So there usually is no need at all to save a lot of money just in case, which
makes the high tax rate pretty bearable.

------
haidrali
I was exactly in the same situation 2 years back and instead of Dubai I was in
Lahore, Pakistan. I got offer from Berlin and I was offered I believe 4500
Euros/month and I posted on Hacker News too look at that thread
[https://news.ycombinator.com/item?id=10602867](https://news.ycombinator.com/item?id=10602867)
( Ask HN: Full Stack developer offer from Berlin )

I didn't move to Berlin and my reasons were little different. If I were to
suggest you I would say move to Berlin and the strongest point is you can get
National there with in 3 to 4 years. second strong point is Berlin is turning
into European Tech Hub exposure you can get while living Berlin you can't get
in Dubai.

Go to Berlin ;)

------
kowdermeister
I lived in Berlin for 9 months and it was an awesome place to be. I quite
enjoyed the nightlife there too :)

For apartment, prepare to spend around €800 peek around here:

[http://www.wg-gesucht.de/wg-zimmer-in-Berlin.8.0.1.0.html](http://www.wg-
gesucht.de/wg-zimmer-in-Berlin.8.0.1.0.html)

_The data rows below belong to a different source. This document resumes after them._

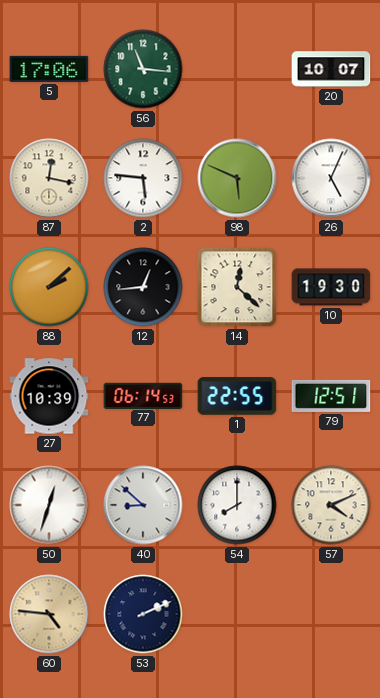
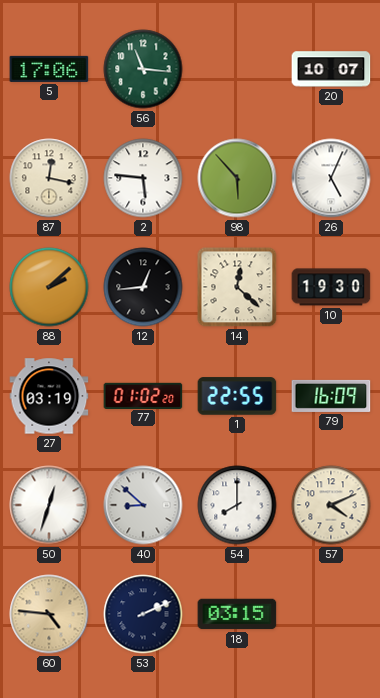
98: 5:49 -> 5:53
27: 10:39 -> 03:19
77: 06:14 -> 01:02
79: 12:51 -> 16:09
18: none -> 03:15
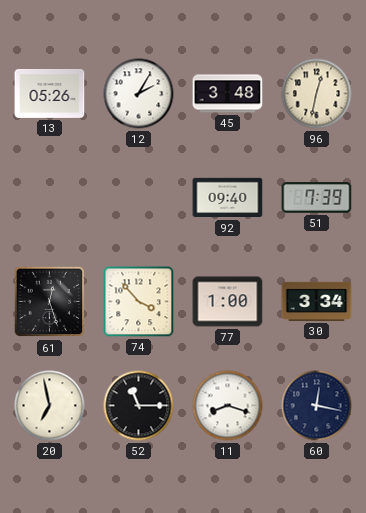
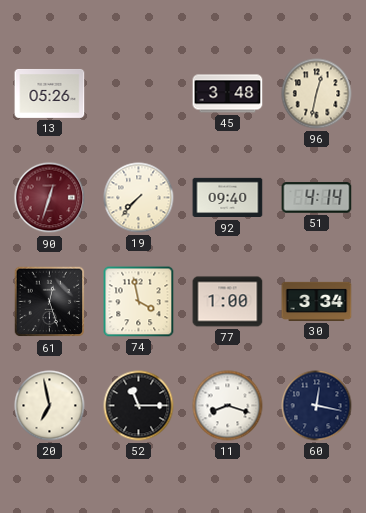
12: 2:05 -> none
90: none -> 12:33
19: none -> 7:37
51: 7:39 -> 4:14
74: 3:53 -> 3:58
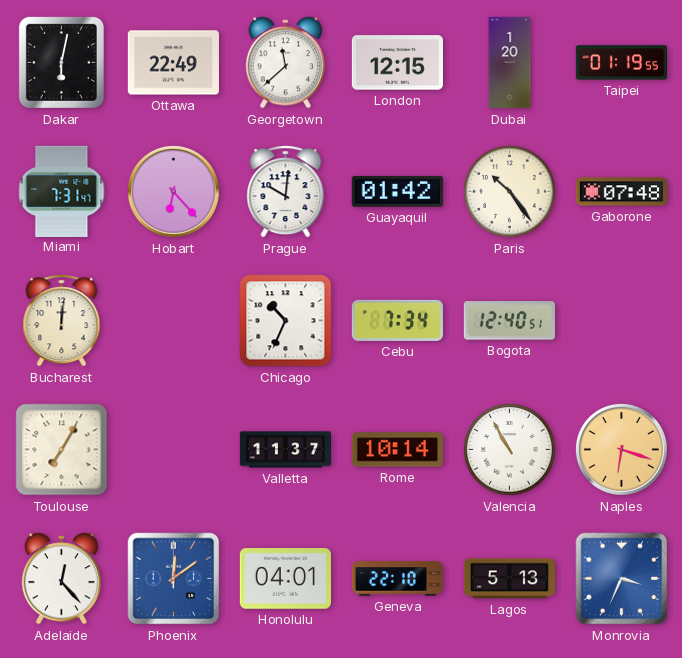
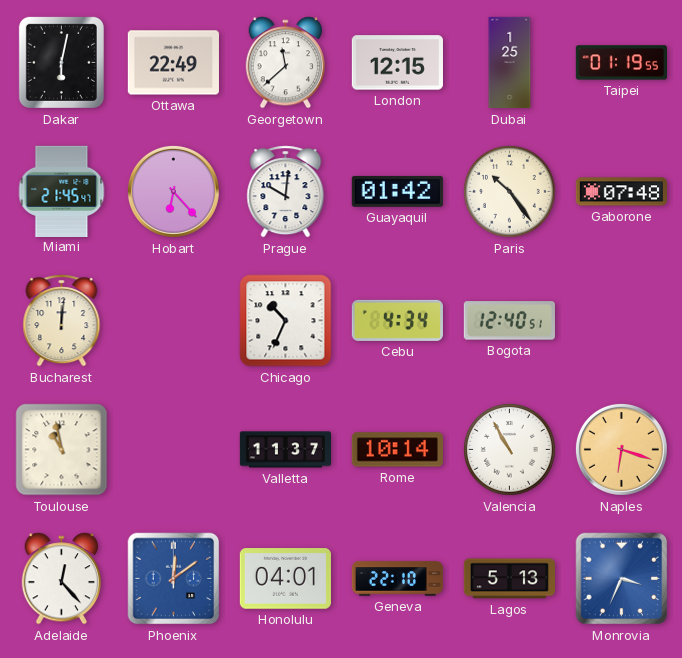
Dubai: 1:20 -> 1:25
Miami: 7:31 -> 21:45
Cebu: 7:34 -> 4:34
Toulouse: 7:05 -> 10:58
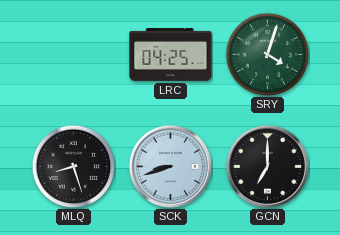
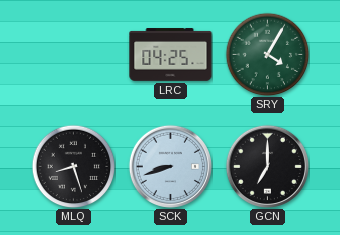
SRY: 4:03 -> 4:05
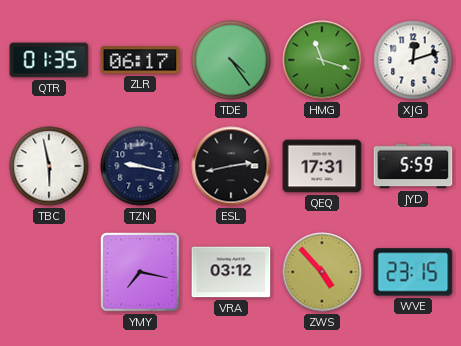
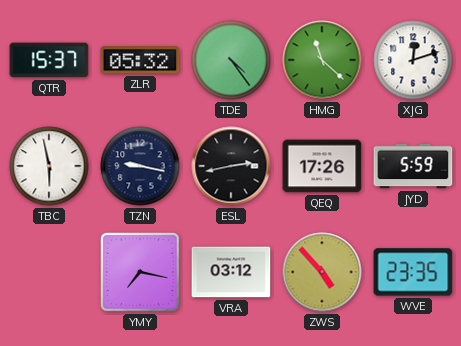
QTR: 01:35 -> 15:37
ZLR: 06:17 -> 05:32
HMG: 11:18 -> 11:22
QEQ: 17:31 -> 17:26
WVE: 23:15 -> 23:35
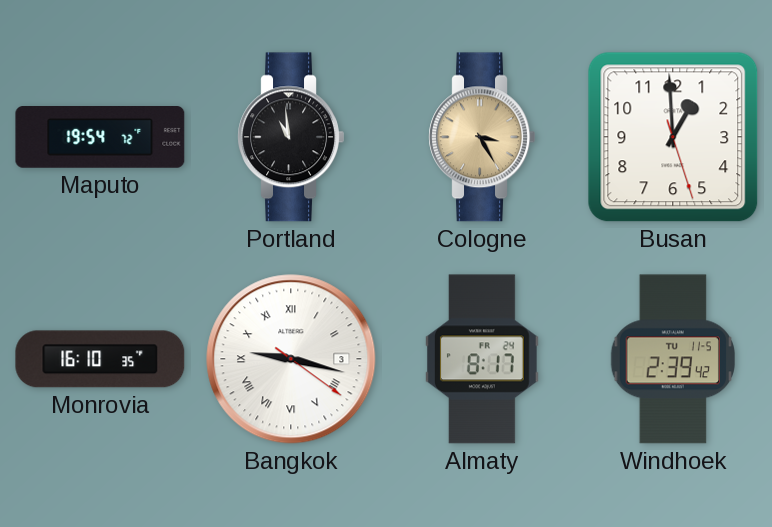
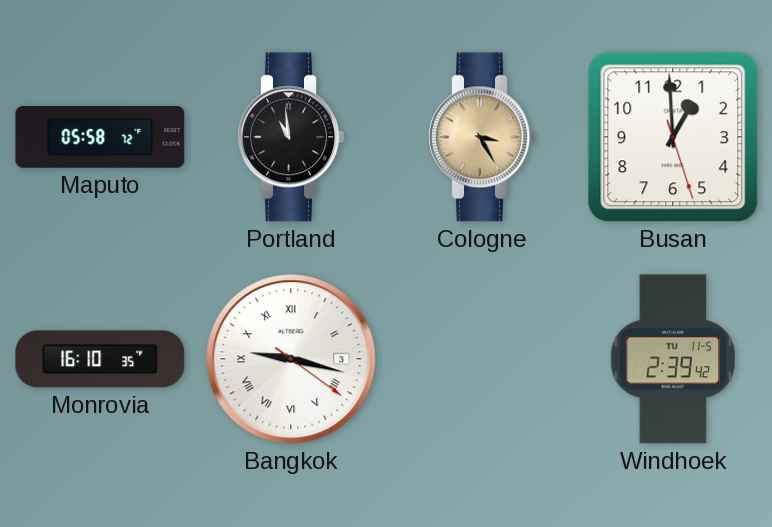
Maputo: 19:54 -> 05:58
Almaty: 8:17 -> none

Monthly expenses for food, drinks, socializing would be anywhere between €300
- €600

Try to calculate your net salary:

[http://www.parmentier.de/steuer/steuer.htm?wagetax.htmt](http://www.parmentier.de/steuer/steuer.htm?wagetax.htmt)

On 2900 net, I'm not sure if I moved there although I lived on significantly
less money :)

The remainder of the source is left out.